Denzil doing agility back in the "good old days."
Note that he's so keen to compete that the fur on his back is up..
It's not that I didn't enjoy her article in this month’s Clean Run magazine, it's just that I wish it weren't true. In her article titled “Has Agility Gone the Way of Obedience?” Kristine talks about the increasing competitiveness of agility - how it used to be a sport where everybody cheered for everyone else, but that’s not so true anymore. Now people have handling systems, ways to train that are “better” than others, and are often less than supportive of their fellow competitors. There's just not as much camaraderie as there used to be.
If you’d asked me a few weeks ago, I might have disagreed. But after a couple of things I’ve experienced lately, I’m not so sure.
Situation One: Ugly Competitors
About a month ago, I was bar setter at our agility trial. My area of the course included the double jump, the triple jump, and a high/plank jump on a curve. I figured this would mean a lot of jumps down and a lot of action for me. Unfortunately, only one competitor in all of the Excellent class had any of those jumps down. One of my friends joked that I was like the Maytag Repairperson.
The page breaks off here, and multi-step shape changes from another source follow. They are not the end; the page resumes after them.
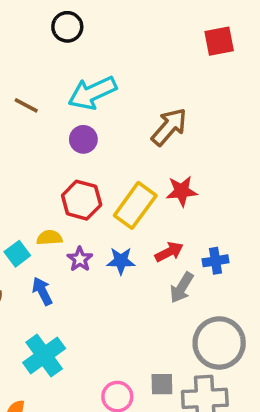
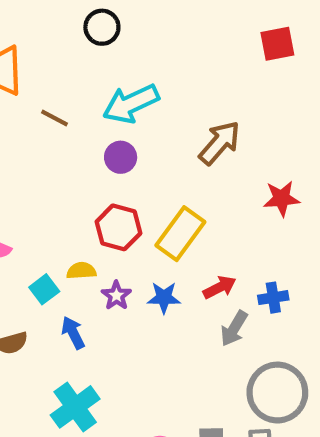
red star: (182, 191) -> (282, 199), moved

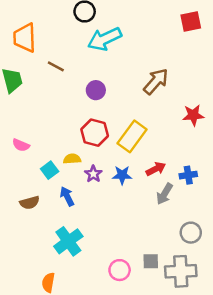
cyan arrow: (131, 104) -> (105, 39), moved
gray circle: (277, 393) -> (191, 233), size x0.6

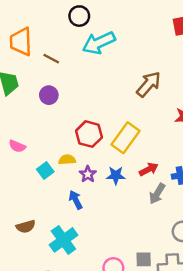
brown line: (56, 66) -> (51, 59), moved
purple circle: (96, 90) -> (49, 95), moved
blue arrow: (67, 196) -> (76, 200), moved
brown semicircle: (30, 203) -> (26, 227), moved

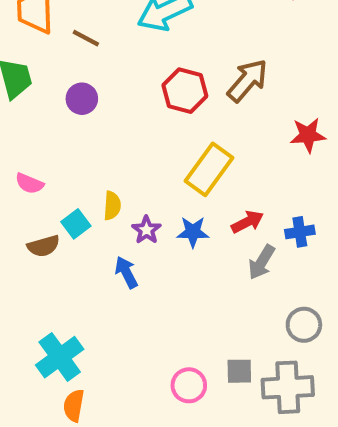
red hexagon: (89, 134) -> (185, 91), moved
yellow semicircle: (67, 160) -> (112, 206), turned 98
brown semicircle: (26, 227) -> (44, 246), moved
cyan cross: (63, 240) -> (60, 357), moved

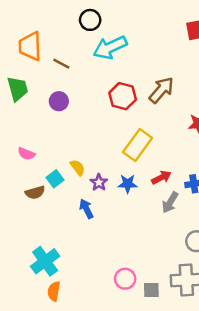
yellow semicircle: (112, 206) -> (78, 167), turned -42
gray square: (239, 371) -> (151, 290), moved

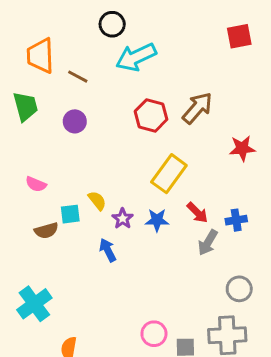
red arrow: (161, 177) -> (197, 213), turned 72
cyan square: (55, 179) -> (70, 214), turned 30
cyan cross: (45, 261) -> (34, 304), moved

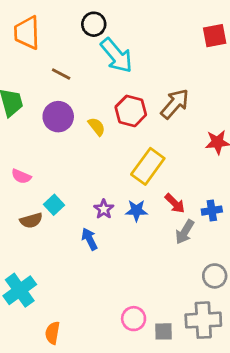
orange trapezoid: (40, 56) -> (27, 33), moved
cyan arrow: (136, 57) -> (117, 55), turned -105
purple circle: (75, 121) -> (58, 117), size x1.4
yellow semicircle: (97, 201) -> (97, 127), moved
cyan square: (70, 214) -> (54, 205), turned -36

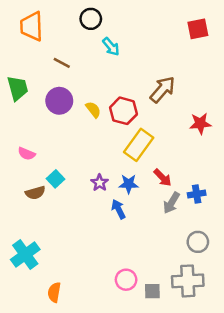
cyan arrow: (117, 55) -> (111, 47), size x0.6
red hexagon: (131, 111) -> (124, 111), moved
blue cross: (212, 211) -> (197, 194), moved
blue arrow: (89, 239) -> (118, 209), moved

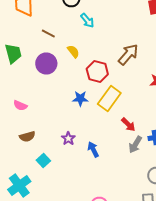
yellow semicircle: (93, 110) -> (73, 52), moved
cyan square: (55, 179) -> (43, 160), moved
purple star: (100, 183) -> (68, 138), moved
blue star: (129, 184) -> (80, 98), moved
All of this free time did provide me ample opportunity to eavesdrop on the competitors sitting near my end of the ring. I’ve gotta say that much of what I heard appalled me. This particular group of folks started by chatting about their breed of dog, and the philosophy behind some upcoming breedings they had planned. This was interesting not because I like their chosen breed, but dog talk is usually fun and informative. Why not learn new things when eavesdropping?
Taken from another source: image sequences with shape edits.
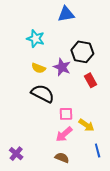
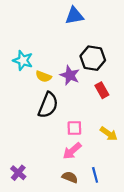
cyan star: (36, 39) -> (23, 60), moved
black semicircle: (43, 94) -> (48, 105), turned 85
yellow arrow: (86, 125) -> (109, 134), moved
blue line: (98, 151) -> (95, 175), moved

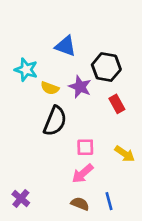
blue triangle: (74, 16) -> (66, 46), moved, turned 30

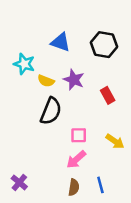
black hexagon: (106, 67) -> (104, 45), moved
brown semicircle: (80, 204) -> (74, 187), turned 77

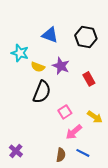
pink square: (79, 135) -> (65, 112), turned -32
pink arrow: (76, 159) -> (74, 132), moved
blue line: (100, 185) -> (83, 153), turned -48

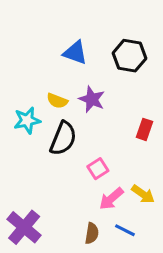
cyan star: (20, 53) -> (27, 120), moved, turned -30
red rectangle: (89, 79) -> (145, 129), moved, turned 48
yellow arrow: (95, 117) -> (143, 194), moved
purple cross: (16, 151) -> (24, 227), size x1.6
Then they turned their conversation to the other competitors, and it wasn’t kind. They talked about how some people shouldn’t even bother coming in the ring because they aren’t competitive, how “well, she trains with so-and-so,” the like. They also seemed to enjoy maligning other breeds. We have a multi-MACH Cardi in our area. I paid particular attention to what they said while she was in the ring. They really liked this dog (how could you not – she has MACH’s and she runs like it), but then one of them said something like, “That’s the only corgi I’ve seen that isn’t fat and slow and who should be running agility.” GRRR. If I’d been feeling more cranky I would have said something, or “accidently” dropped an extra plank from the high jump on their toes.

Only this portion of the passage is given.